De plus, le labour, en même temps qu’il libère le CO2 du sol, fait rentrer l’oxygène de l’air dans le sol : le taux d’oxygène dans l’air est de 21 %, celui du sol est de 14%. Si l’on fait rentrer de l’oxygène à concentration plus forte que sa concentration dans le sol, il se produit un phénomène d’oxydation qui va minéraliser la matière organique et engendrer un dégazage de CO2. Ces émissions ont été désormais mesurées.
Un coût collectif immense
En France, entre 1982 et 2012, les trois quarts des communes ont subi au moins une coulée d’eau boueuse du fait de l’érosion hydrique. Ainsi, depuis les années 70, on ne fait que noter une baisse de la fertilité, une baisse de la matière organique, une baisse du carbone qui se trouve dans les sols. L’érosion par le vent et les pluies est aujourd’hui énorme, et la baisse de fertilité produite par ce type d’agriculture selon les calculs de la Commission Européenne, coute 1,25 milliards d’euros par an.
Selon l’association Ferme d’Avenir (2) qui soutient le développement de l’agroécologie en facilitant la création de fermes alternatives (3) par de jeunes agriculteurs, le coût de disparition de la biodiversité, des pollutions des eaux et la dégradation des sols dues au modèle intensif industriel, représente entre 15 et 64 milliards d’euros par an.
Les projections de l’Europe à 2050 montrent le développement des sécheresses, maladies, et leurs conséquences sur la souveraineté alimentaire.
Au final cette agriculture coûte très cher à tout le monde, mais ne nourrit ni n’attire plus les jeunes. Nous nous dirigeons vers un univers agricole sans agriculteurs (2050) dans lequel des tracteurs-robots ou des « esclaves » modernes travailleront pour des organisations internationales propriétaires tant des sols que des semences.
Comment penser une agriculture durable dans un modèle qui intègre le caractère fini de notre planète ? Le changement climatique occupe les unes des journaux par les « catastrophes » qu’il engendre et nous restons malgré cela attachés à des critères de mesure de notre « bien-être » comme le PIB (Produit intérieur brut) qui ne mesure en rien le bien-être humain mais la combustion rapide du vivant sur terre. Et si le bonheur avait une dimension plus qualitative et intérieure, nourri par le lien aux autres, à soi, à la nature ?
Or, il nous faut une agriculture plus désirable, condition pour qu’elle devienne durable et permette d’aller vers l’autonomie alimentaire indispensable dans les temps qui viennent.

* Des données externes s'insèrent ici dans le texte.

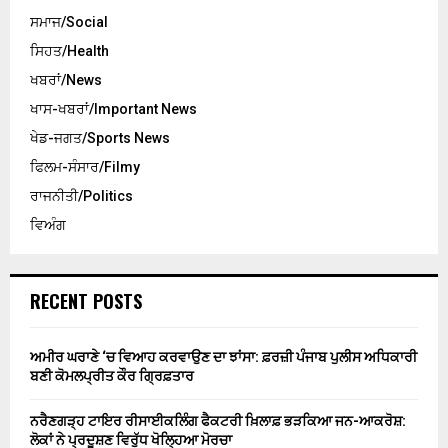
ਸਮਾਜ/Social
ਸਿਹਤ/Health
ਖਬਰਾਂ/News
ਖਾਸ-ਖਬਰਾਂ/Important News
ਖੇਡ-ਜਗਤ/Sports News
ਫਿਲਮ-ਸੰਸਾਰ/Filmy
ਰਾਜਨੀਤੀ/Politics
ਵਿਅੰਗ
RECENT POSTS
ਅਮੀਰ ਘਰਾਣੇ ‘ਚ ਵਿਆਹ ਕਰਵਾਉਣ ਦਾ ਝਾਂਸਾ: ਫ਼ਰਜ਼ੀ ਪੰਜਾਬ ਪੁਲੀਸ ਅਧਿਕਾਰੀ
ਬਣੀ ਕੋਮਲਪ੍ਰੀਤ ਕੌਰ ਗ੍ਰਿਫ਼ਤਾਰ
ਨਰੈਣਗੜ੍ਹ ਟਾਇਰ ਰੀਸਾਈਕਲਿੰਗ ਫੈਕਟਰੀ ਖ਼ਿਲਾਫ਼ ਭੜਕਿਆ ਜਨ-ਆਕਰੋਸ਼:
ਲੋਕਾਂ ਨੇ ਪ੍ਰਦੂਸ਼ਣ ਵਿਰੁੱਧ ਖੋਲ੍ਹਿਆ ਮੋਰਚਾ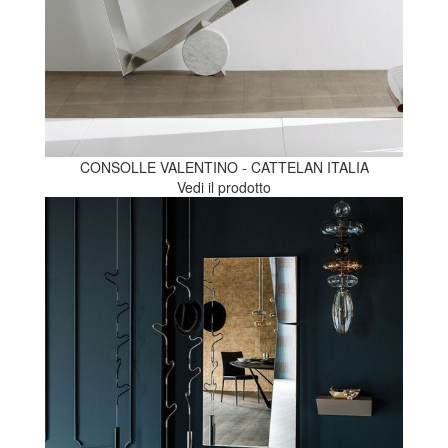
CONSOLLE VALENTINO - CATTELAN ITALIA
Vedi il prodotto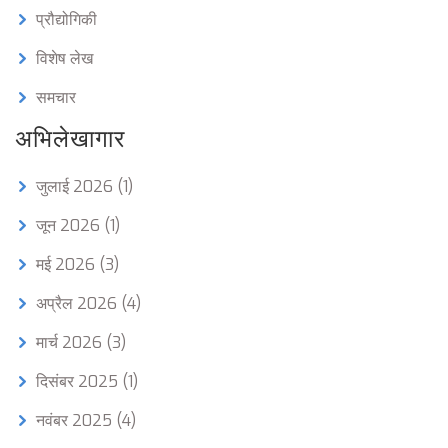
प्रौद्योगिकी
विशेष लेख
समचार
अभिलेखागार
जुलाई 2026
(1)
जून 2026
(1)
मई 2026
(3)
अप्रैल 2026
(4)
मार्च 2026
(3)
दिसंबर 2025
(1)
नवंबर 2025
(4)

Nous devons donc revoir nos modèles afin d’en assurer la « soutenabilité » tant matérielle qu’humaine. Or, les paramètres proposés opposent trop souvent les deux critères, montrant que la façon d’aborder le sujet n’est pas correcte.
Il nous faut penser autrement et convaincre les tenants du modèle obsolète mais ne pas leur demander de trouver la solution. Comme le disait Albert Einstein, « ne demandez pas à un système qui est à l’origine du problème d’en assurer la sortie ». Ceci paraît toujours d’actualité.